The breeze from Agua Verde looked like being grand, though in fact it died off in the late afternoon so the last four miles took 2 hours. Leaving Agua Verde larger boats often go outside the low lying offshore rock and reefs called Roca San Marcial, though the charts and guide books say there is plenty of water and room between the rock and Punta Marcial. I passed inside and in the small boat felt happy with the space available. This point is a significant corner on the coast. In front of Agua Verde the coast runs nearly east-west, but at Punta Marcial it turns sharply South and runs along for many miles as a tall mountainside dropping into the sea. It’s utterly magnificent and interestingly deceptive. Though you may be making good time along the coast, the scale of the mountains and their great extent north and south makes it seem in the clear air as though you are hardly moving. The navigation for the day was superbly simple. Once past Punta San Marcial, keep Baja on your right and turn in at the cove with the red cliffs. The distance to sail, anchor to anchor is just under 20 miles, and with the dying breeze in the early afternoon, it took most of the day to do, but a fine and pleasant day of sailing and sunshine it was.
Still there were no dolphins around, though I saw whale spouts all around the boat in the distance and some very large fish jumping clear out of the sea and crashing back again. Suddenly, close at hand astern came a loud long exhalation and I turned round just in time to see the broad grey back of a whale as the breath-hole closed and he slipped back below the surface, perhaps 100 feet astern. Once again he rose and blew, a little farther away, and then was gone. I waited all day to see him again and perhaps I did. Far off to the East, a mile or more I’m sure, my eye happened to fall for a second on what had to be a whale “spy-hopping”. He had to have been standing on his tail and holding his head far above the sea.

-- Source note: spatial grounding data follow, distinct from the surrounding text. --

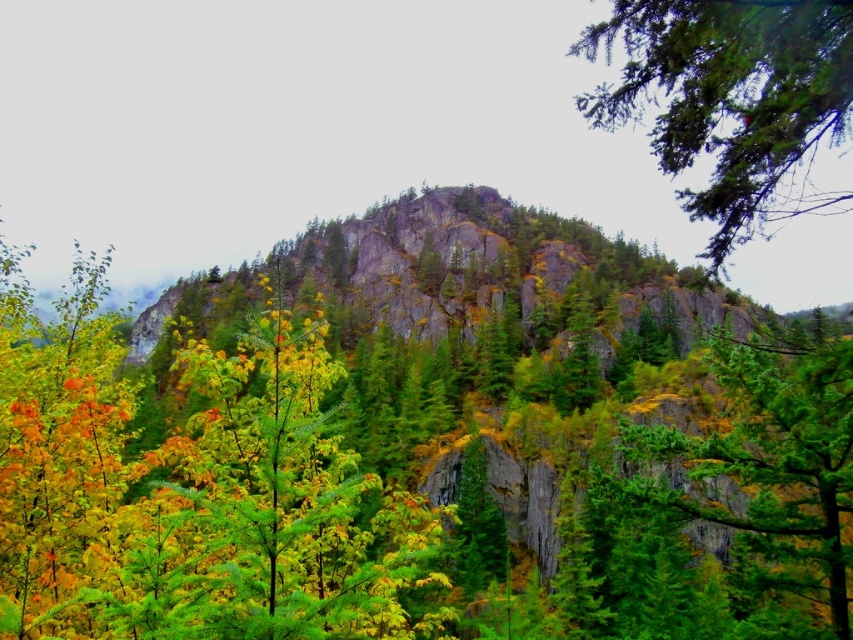 Question: Observing the image, what is the correct spatial positioning of green textured branch at upper right in reference to green textured rock at right?

Choices:
 (A) right
 (B) left

Answer: (A)

Question: Does green textured branch at upper right lie in front of green textured rock at right?

Choices:
 (A) yes
 (B) no

Answer: (A)

Question: Does green textured branch at upper right appear over green textured rock at right?

Choices:
 (A) yes
 (B) no

Answer: (A)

Coming in to the anchorage I was surprised to see Con Limon there ahead of me. They had spent the night at Agua Verde, though we’d only just spoken briefly and earlier in the day I thought I’d seen them headed toward Isla Santa Cruz far off shore but hadn’t been sure in the distance. Somehow they’d managed to turn back into the coast and reach harbor before me during the day and I’d never noticed when they crossed my bow. They were ashore gathering firewood for a bonfire, which promised well for the evening but my eyes were all full of the scene above the beach. The red rocks that make the very visible cliffs you see as you sail in from the North are somehow different from most of the volcanic rocks around and they weather into great rounded shapes and incredible bands of filigree instead of the harsh angular shapes of the basalts and volcanic ash cliffs. The late afternoon sun was warming the already red rocks with amazing light and I hurried to anchor and get ashore with the camera. I’m not often floored by simple geology but Puerto Gato is magnificent beyond description. Some of the photos I took are good reminders of the place, but nothing can compare with sailing into the bay, paddling ashore and walking among those fabulous cliffs yourself.

The campfire ashore that night was as good as the stones earlier. We sat in the dark staring into the small flame, Renee then Winston taking turns poking and feeding it. Renee had a large sack of sliced limes ready for the beer and the stars were stupendous overhead, even in competition with the nearly full moon. We talked over most of the world’s problems and opportunities and traded stories from Alaska (where we had all worked at one time or another) to the South Pacific, where Renee was a Peace Corps volunteer. When the fire finally ate the last bit of wood and died to coals we paddled silently to the boats and to bed.